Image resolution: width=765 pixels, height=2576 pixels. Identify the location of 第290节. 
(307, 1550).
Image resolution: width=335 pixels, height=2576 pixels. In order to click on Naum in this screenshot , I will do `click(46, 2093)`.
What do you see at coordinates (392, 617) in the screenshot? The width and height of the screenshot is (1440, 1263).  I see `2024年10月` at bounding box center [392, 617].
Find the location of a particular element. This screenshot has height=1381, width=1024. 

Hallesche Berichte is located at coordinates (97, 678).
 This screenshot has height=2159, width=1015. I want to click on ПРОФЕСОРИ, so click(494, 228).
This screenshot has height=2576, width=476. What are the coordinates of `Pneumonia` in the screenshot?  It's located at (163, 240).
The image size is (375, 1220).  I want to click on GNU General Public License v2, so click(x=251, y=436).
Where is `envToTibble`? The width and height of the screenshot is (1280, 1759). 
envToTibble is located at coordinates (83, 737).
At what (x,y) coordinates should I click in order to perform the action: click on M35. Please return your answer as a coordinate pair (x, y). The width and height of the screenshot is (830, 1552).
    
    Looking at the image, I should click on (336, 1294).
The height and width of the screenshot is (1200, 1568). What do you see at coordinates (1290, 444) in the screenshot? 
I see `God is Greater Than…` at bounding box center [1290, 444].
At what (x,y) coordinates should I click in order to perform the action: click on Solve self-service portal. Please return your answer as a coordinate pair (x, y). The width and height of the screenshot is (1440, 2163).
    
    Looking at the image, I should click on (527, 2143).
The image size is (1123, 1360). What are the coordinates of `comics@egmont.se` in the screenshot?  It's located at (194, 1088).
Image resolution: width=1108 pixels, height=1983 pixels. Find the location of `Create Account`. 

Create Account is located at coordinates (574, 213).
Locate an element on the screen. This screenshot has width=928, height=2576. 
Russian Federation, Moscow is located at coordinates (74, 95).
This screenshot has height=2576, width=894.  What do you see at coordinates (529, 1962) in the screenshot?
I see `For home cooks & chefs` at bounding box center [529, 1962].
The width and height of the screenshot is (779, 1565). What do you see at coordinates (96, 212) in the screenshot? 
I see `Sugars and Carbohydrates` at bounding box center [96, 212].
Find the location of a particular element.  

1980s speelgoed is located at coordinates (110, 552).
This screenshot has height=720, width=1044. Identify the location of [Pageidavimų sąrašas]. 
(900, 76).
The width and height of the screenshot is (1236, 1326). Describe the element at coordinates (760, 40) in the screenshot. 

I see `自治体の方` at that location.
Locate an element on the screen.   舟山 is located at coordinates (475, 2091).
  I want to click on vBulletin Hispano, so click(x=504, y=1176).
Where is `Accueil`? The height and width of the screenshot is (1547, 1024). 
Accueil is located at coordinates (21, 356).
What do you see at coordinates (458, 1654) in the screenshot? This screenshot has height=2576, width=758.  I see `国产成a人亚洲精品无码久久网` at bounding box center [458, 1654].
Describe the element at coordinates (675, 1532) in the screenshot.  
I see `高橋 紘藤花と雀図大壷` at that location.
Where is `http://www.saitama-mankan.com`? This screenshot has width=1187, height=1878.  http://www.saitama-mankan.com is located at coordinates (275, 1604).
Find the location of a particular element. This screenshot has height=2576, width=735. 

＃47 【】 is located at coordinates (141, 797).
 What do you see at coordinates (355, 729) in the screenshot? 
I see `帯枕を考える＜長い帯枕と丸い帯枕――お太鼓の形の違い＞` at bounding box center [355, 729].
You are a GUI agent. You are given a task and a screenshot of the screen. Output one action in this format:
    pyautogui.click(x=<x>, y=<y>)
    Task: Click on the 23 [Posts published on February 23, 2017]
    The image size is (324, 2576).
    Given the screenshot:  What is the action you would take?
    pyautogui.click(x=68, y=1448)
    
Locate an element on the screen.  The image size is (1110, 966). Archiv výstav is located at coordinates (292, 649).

+++

YOUR ASSIGNMENT -
Take every line of the material that contains the word "size", and copy it.

RESULT -
The image size is (375, 1220).  I want to click on GNU General Public License v2, so click(x=251, y=436).
The image size is (1123, 1360). What are the coordinates of `comics@egmont.se` in the screenshot?  It's located at (194, 1088).
    The image size is (324, 2576).
Locate an element on the screen.  The image size is (1110, 966). Archiv výstav is located at coordinates (292, 649).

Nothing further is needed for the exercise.